Charley Genever is a British poet. She is Peterborough Poet Laureate 2016. Peterborough Poet Laureate is a competition which has been held annually since 1998 to find a local poet who holds the honorary title for one year.

==Biography==
Charley Genever is a poet, writer, and creative producer born and raised in Peterborough. She holds a BA in English Literature and Creative Writing from Aberystwyth University, and since graduating she returned to Peterborough where she was successfully selected onto the Emerge training programme for emerging artists in Peterborough. Since then she has worked with and performed for Cambridge Junction, Apples and Snakes, the Fitzwilliam Museum, the Curve, the Green Festival, and the Roundhouse. Most notably she collaborated with The Poetry Society and Southbank Centre where she programmed National Poetry Day Live and also performed as part of the day.
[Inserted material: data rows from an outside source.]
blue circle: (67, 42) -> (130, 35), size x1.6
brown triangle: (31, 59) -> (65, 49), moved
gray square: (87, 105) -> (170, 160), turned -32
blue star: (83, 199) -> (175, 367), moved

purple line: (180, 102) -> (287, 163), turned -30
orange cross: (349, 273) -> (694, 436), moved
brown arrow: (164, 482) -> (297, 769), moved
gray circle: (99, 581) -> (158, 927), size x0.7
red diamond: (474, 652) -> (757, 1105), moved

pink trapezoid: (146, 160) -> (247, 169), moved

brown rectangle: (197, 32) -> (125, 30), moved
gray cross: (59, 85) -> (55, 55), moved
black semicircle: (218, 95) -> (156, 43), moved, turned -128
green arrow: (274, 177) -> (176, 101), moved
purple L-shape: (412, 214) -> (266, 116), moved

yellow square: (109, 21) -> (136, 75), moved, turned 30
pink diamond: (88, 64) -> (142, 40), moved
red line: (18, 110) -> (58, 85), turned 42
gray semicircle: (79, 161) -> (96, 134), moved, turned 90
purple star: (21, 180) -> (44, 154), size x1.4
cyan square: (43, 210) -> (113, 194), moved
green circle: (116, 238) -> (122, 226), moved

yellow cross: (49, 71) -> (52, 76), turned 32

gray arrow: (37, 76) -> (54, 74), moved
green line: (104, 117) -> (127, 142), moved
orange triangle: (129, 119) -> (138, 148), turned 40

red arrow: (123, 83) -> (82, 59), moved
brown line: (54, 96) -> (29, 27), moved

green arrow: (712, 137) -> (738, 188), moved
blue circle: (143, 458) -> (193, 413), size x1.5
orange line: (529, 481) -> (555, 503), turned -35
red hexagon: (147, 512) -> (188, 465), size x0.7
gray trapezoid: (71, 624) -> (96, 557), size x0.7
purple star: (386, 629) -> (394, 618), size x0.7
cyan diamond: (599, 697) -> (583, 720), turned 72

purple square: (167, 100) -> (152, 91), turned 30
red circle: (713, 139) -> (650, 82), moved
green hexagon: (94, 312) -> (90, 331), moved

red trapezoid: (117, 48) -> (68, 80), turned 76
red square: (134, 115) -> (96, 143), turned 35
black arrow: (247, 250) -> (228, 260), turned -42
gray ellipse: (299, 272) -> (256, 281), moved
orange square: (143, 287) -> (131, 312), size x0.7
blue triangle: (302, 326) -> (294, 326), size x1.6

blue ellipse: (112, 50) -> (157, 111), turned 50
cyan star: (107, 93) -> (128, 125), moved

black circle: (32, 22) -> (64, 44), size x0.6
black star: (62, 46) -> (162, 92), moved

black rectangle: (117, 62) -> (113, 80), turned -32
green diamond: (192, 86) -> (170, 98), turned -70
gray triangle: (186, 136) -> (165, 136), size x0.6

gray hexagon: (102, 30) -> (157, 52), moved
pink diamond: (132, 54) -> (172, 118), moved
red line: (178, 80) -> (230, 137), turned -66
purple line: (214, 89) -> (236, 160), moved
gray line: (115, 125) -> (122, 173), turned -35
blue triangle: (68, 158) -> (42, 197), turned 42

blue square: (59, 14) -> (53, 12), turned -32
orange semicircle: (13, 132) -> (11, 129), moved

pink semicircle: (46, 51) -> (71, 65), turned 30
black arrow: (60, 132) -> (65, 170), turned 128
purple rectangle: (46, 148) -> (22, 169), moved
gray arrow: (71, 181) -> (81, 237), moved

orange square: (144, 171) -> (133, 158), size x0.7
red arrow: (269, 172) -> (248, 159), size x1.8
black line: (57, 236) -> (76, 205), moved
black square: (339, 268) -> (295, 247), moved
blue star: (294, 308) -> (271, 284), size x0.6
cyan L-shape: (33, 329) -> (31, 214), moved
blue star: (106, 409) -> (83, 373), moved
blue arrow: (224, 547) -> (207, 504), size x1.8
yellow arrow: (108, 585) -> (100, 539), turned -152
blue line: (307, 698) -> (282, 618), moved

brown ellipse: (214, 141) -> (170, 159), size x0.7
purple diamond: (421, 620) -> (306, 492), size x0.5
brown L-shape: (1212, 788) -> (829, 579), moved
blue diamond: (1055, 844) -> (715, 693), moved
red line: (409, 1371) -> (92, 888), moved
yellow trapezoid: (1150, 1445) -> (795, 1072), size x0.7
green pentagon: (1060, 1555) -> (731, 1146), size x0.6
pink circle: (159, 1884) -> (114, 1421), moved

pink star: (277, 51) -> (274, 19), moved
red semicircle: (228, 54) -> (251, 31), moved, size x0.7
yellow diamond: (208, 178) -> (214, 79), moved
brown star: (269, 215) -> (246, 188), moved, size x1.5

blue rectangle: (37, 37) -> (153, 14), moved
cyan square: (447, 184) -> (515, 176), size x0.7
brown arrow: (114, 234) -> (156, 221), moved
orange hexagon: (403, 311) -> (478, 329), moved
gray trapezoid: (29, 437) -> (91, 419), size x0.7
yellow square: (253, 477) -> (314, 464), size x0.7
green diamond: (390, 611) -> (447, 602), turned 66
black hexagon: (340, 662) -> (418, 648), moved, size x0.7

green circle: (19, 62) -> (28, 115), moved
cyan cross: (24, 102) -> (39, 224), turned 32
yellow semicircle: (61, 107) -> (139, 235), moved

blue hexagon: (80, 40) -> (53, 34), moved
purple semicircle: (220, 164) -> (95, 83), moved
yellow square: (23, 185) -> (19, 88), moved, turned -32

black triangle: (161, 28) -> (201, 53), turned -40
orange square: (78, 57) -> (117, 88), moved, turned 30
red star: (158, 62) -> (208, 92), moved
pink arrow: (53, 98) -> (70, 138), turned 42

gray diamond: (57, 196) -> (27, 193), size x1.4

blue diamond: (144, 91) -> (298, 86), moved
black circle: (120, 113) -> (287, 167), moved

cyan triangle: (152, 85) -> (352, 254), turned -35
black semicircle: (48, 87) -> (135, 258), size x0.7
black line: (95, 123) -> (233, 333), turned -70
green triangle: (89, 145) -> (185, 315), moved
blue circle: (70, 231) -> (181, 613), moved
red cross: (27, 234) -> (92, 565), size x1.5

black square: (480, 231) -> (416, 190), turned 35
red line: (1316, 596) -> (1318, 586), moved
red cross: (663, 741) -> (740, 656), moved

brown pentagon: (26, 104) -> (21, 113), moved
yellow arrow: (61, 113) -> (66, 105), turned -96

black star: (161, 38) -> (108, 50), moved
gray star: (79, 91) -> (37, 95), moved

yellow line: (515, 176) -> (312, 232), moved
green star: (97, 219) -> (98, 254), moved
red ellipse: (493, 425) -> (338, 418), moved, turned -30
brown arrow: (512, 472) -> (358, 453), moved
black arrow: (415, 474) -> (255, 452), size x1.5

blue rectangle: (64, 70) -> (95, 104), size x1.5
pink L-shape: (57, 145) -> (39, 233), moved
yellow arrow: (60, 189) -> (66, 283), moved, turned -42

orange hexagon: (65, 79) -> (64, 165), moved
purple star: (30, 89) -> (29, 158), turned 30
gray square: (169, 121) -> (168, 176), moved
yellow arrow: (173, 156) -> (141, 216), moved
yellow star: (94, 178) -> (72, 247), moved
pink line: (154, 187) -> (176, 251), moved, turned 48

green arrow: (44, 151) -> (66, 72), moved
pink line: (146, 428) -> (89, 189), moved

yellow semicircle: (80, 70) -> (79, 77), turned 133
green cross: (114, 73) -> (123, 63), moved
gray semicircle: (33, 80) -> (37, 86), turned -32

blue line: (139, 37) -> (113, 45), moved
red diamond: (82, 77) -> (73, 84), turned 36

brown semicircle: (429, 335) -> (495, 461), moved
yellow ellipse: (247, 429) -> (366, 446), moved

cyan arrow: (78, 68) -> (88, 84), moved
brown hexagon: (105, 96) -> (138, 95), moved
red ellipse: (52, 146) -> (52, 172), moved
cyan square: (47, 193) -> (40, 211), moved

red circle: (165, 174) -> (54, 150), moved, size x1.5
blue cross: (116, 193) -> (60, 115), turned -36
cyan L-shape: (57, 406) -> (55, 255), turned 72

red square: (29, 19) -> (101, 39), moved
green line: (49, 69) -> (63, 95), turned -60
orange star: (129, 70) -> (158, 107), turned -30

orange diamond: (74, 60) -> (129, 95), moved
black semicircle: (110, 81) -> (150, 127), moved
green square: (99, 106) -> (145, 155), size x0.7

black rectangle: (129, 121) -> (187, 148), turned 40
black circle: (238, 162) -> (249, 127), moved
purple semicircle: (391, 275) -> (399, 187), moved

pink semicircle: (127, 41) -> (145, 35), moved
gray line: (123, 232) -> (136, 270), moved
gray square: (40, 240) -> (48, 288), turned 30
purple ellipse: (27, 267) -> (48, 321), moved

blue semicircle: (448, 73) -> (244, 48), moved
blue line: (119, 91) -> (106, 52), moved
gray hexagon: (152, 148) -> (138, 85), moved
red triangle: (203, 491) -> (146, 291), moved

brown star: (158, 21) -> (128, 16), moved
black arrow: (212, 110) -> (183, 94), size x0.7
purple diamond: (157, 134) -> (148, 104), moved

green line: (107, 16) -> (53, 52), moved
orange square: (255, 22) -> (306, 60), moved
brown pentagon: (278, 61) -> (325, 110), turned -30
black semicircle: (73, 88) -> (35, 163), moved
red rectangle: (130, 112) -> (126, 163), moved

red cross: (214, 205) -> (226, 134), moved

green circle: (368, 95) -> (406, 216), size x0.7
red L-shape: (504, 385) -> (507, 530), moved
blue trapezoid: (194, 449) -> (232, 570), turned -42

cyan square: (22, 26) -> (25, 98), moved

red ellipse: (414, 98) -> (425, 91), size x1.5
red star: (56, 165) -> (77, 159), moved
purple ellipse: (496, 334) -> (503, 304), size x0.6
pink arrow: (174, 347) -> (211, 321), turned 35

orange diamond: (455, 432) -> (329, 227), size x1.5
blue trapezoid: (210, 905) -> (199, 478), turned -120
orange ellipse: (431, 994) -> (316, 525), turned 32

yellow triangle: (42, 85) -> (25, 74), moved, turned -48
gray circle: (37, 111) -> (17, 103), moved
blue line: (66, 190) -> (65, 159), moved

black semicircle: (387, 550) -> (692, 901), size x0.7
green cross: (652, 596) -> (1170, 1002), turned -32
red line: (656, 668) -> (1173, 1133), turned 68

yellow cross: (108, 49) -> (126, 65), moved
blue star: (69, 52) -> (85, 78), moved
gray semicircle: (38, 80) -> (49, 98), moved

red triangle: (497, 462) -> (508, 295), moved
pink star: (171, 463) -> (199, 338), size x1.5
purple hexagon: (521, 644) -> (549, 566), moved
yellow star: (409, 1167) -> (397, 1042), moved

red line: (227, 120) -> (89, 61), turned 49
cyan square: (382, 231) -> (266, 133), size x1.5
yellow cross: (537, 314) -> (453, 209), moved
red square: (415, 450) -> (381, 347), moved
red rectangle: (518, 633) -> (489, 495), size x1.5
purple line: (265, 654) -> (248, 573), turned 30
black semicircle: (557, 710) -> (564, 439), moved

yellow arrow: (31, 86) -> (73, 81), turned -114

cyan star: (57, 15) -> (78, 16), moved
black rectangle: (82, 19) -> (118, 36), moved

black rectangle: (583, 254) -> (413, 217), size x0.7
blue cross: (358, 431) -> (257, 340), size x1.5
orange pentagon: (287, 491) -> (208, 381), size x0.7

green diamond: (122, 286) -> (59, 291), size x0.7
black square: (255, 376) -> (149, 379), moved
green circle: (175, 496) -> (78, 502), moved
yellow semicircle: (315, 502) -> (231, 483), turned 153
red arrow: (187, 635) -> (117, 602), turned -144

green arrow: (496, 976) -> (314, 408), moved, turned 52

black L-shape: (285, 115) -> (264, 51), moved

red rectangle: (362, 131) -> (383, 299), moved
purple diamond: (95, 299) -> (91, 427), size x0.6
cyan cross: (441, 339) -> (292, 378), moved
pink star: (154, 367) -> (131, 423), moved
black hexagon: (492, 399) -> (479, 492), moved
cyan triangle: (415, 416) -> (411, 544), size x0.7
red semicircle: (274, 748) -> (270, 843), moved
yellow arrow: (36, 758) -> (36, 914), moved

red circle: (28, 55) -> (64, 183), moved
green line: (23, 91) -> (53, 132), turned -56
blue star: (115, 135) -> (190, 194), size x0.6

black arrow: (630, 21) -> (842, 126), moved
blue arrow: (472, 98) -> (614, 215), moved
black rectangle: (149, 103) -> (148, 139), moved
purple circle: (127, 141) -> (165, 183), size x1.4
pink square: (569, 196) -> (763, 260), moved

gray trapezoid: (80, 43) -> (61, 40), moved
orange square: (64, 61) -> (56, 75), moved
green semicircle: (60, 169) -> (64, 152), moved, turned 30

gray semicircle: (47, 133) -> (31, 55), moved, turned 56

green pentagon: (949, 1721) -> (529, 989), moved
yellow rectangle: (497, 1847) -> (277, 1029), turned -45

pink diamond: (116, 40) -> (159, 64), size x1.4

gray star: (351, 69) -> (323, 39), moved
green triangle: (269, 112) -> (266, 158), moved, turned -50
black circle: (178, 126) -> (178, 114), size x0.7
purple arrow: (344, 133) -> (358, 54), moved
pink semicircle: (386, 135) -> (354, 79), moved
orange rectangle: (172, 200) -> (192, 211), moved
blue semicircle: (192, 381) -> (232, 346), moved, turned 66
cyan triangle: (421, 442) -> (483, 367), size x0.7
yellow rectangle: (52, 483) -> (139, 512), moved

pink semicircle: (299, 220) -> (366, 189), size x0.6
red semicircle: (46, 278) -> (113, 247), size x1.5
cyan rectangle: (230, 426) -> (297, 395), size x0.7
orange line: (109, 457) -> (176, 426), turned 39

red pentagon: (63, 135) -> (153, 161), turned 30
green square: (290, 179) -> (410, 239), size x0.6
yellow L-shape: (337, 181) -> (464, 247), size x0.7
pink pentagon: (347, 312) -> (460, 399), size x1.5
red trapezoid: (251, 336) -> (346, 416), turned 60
She has shared the stage and worked with the likes of John Hegley, Attila the Stockbroker, Ross Sutherland, Patience Agbabi, Joelle Taylor, Simon Mole, Benjamin Zephaniah, Mark Grist, Vanessa Kisuule, and Michael Symmons Roberts. She also regularly hosts open mic night ‘Pint of Poetry’, and produces her own quarterly spoken word night ‘Freak Speak’.

At 24, she is the youngest poet to ever hold the title of Peterborough Poet Laureate.